Remarks of Wendell Phillips at the funeral of Lydia Maria Child, October 23, 1880.

Mrs. Child's character was one of rare elements, and their combination in one person rarer still. She was the outgrowth of New England theology, traditions, and habits -the finest fruit of these: but she could have been born and bred nowhere but in New England.

There were all the charms and graceful elements which we call feminine, united with a masculine grasp and vigor; sound judgment and great breadth; large common sense and capacity for every-day usefulness; “endurance, foresight, strength, and skill.”

A creature not too bright and good
For human nature's daily food.

But lavishly endowed, her gifts were not so remarkable as the admirable conscientiousness with which she used them. Indeed, an earnest purpose, vigilant conscientiousness, were the keys to her whole life and its best explanation.
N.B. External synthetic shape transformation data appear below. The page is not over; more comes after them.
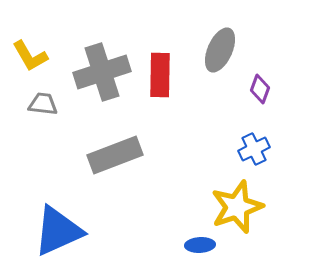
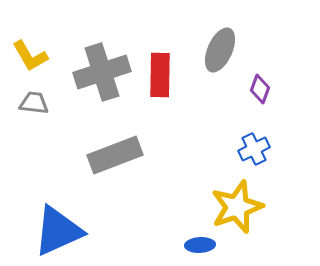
gray trapezoid: moved 9 px left, 1 px up
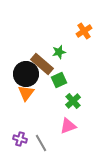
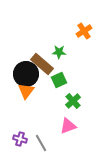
green star: rotated 16 degrees clockwise
orange triangle: moved 2 px up
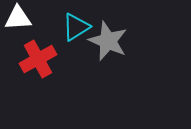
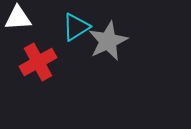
gray star: rotated 24 degrees clockwise
red cross: moved 3 px down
We shall better understand her life if we remember it was governed by the divine rule, “Bear ye one another's burdens.” This, in fact, explains her courage, her economy, her painstaking industry, her interest and activity in reforms, and the scrupulous fidelity with which she cultivated every power. [264]

How early her mind ripened and in what girlhood it opened to the most advanced thought of her times! And the first draught of fame, usually so intoxicating, never disturbed her clear judgment or tempted her to any undue compromise.

There were few women authors when, in 1821-22, she published her first novels. The success of these was so brilliant, and a woman's success then so rare, that the Boston Athenaeum,--still the most fashionable and aristocratic, and then the only, public library — paid her the almost unique compliment of sending her a free ticket of admission. When, in 1833, she published her “Appeal in behalf of that Class of Americans called Africans,” she of course sent that library a copy. Whether they ever placed the book on their shelves I do not know, but at any rate the directors immediately withdrew her ticket of admission. And a prominent lawyer, afterwards a notorious attorney-general of Massachusetts, is said to have used tongs to fling the obnoxious volume out of his window.

This is a sad record; but to recall it is only fair tribute to the young author, who never faltered; only gave to the hated and struggling cause a more public adhesion and a more liberal support. Hardly ever was there a costlier sacrifice. Few of us can appreciate it to-day. Narrow means just changing to ease; after a weary struggle, fame and social position in her grasp; every door opening before her; the sweetness of having her genius recognized.

No one had supposed that independence of opinion on a moral question would wreck all this. It was a thunderbolt from a summer sky. But confronted suddenly with the alternative, gagged life or total wreck,--she never hesitated.

One blow, and the spreading tree is dead. At the call of duty the young woman struck it without repining, and saw the whole scene change at once. Obloquy and hard work ill-paid; almost every door shut against her, the name she had made a talisman turned to a reproach, and life henceforth [265] a sacrifice. How serenely she took up that cross, how bravely she bore it almost till life's close!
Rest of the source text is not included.